Convergence and collaboration in translation research

Convergence and collaboration in translation research

In an increasingly globalised world, translation and localisation are becoming more visible as practices which directly affect individual and corporate communication. They are becoming more strategic for companies and brands that care about visibility and the effectiveness of their communication around the globe. This brings new forms of work and practices for professionals, and requires more types of collaboration between the many agents in the broadly understood translation/localisation process.
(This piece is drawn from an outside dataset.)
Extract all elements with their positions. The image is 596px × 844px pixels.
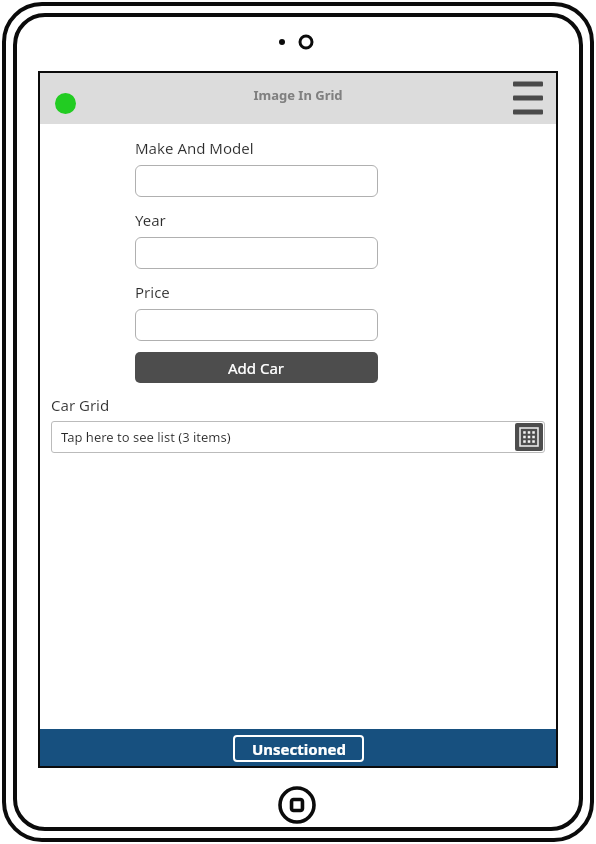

Such collaboration can happen online, for example between translators on platforms, offline, between different departments within an organisation, or between universities and companies that share knowledge and support research. This collaboration can be voluntary or (semi-)imposed, and it can bring opportunities and risks, empowering or impoverishing agents of collaboration, especially those at the end of the supply chain.

Research carried out in the workplace and in professional settings is vital to understanding the nature of the many different types of collaborations, and how they impact processes, products and workers involved. This session brought together researchers that are investigating new practices and forms of collaboration in professional translation, promoting the sharing of best research practices and inspiring new lines of research in this area.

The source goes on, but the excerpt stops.